One-sixth is also the proportion of Italian families that receive government aid by reporting to the Index of the Economic Conditions of Italian families, more dire conditions than are found in other data sources (for example, an underreporting of bank accounts compared to the figure reported by an investigation by Banca d’Italia, the central bank). So more than one out of six Italian families are consciously taking part in illegal income, without any consideration of the source of the corruption. With the recent incursions of the Guardia di Finanza, a military body essentially dealing with financial crime and smuggling, into the northern Italian ski resort town of Cortina d’Ampezzo, and Forcella, in the Abbruzzo region of central Italy, we are dealing with a groupings that cut across geography and income brackets. The offenders are scattered all along the social ladder, from the most affluent classes to the most humble, and each instance represents competition for income and privileges, eroding both the physical and social capital of the country.

The second category, consisting of the unaware beneficiaries, is much larger. It includes all those who work in sectors protected from international competition by virtue of the current policies or the characteristics of the product they offer. The extra income, which is unrecognized by the beneficiaries because it’s perfectly legal, comes in the form of the highest markups, and that allows the protected sectors to protect their revenue at the expense of the sectors exposed to foreign competition.

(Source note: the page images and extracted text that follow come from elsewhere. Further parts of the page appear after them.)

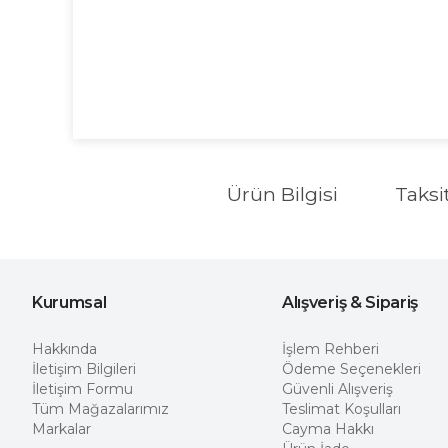
Ürün Bilgisi
Taksi
Kurumsal
Alışveriş & Sipariş
Hakkında
İşlem Rehberi
İletişim Bilgileri
Ödeme Seçenekleri
İletişim Formu
Güvenli Alışveriş
Tüm Mağazalarımız
Teslimat Koşulları
Markalar
Cayma Hakkı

The European Central Bank estimates the average markup of the third sector, services, between 1981 and 2004 to be 87 percent; this is 31 percent higher than the sector’s average in the euro zone and 60 percent higher than the national and European markup in manufacturing.

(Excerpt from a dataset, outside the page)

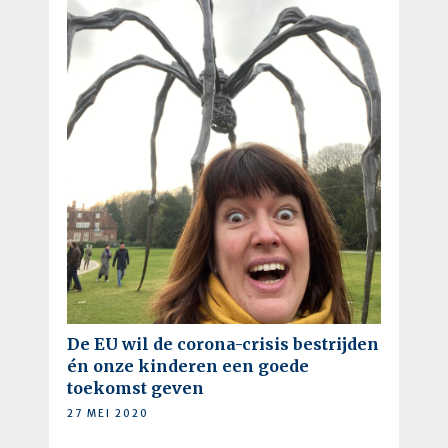
De EU wil de corona-crisis bestrijden
én onze kinderen een goede
toekomst geven
27 MEI 2020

This bottleneck, added to the hidden costs of administrative and judiciary inefficiency, brings the number of unaware beneficiaries of this income (workers in the services and public administration sectors) to more than 60 percent of all Italian workers. The legal and illegal, aware and unaware beneficiaries form an intricate web—the income web—whose reach and deep roots are due to two factors: first, the proliferation of income that allows the reduction of the number of those who are excluded—those who end up paying for everyone’s privileges. Second, to the families, capillary clearing houses of incomes, which limit the drama of the excluded by transferring resources from those who have privileges to those who don’t—from employed parents to their unemployed young-adult sons and daughters, from the elderly owners to the families with children. This is a social process that places the family downstream from the blocked-growth economy.

We placed all the tiles in the crime. At this point, Hercule Poirot would summon the various social and professional categories that represent the 24 million Italian families, much like he did with the passengers of the Orient Express. With the exception of the poorest families, who are completely excluded from the flow of income, he would explain to a speechless and surprised audience that, just as in the novel, all those present are guilty. Whether they are aware or unaware beneficiaries of the income web, they all collectively dealt the lethal “rent seeking” blow to the motionless growth.

It’s not the case to get into the complex issue of sanctions for episodes of collective responsibility. It’s sufficient to have ascertained that the income web represents a fundamental connecting element between individual action and societal outcomes. And that the behavior of citizens and authorities—the former too eager to compete over the reciprocal privileges, the latter too inclined to let this sort of competition go uncontrolled—allowed Italy to drift for a decade towards stalled growth.

The widespread awareness of these responsibilities is a necessary conditions for change. Furthermore, it constitutes the foundation of a long-lasting policy of growth for the country.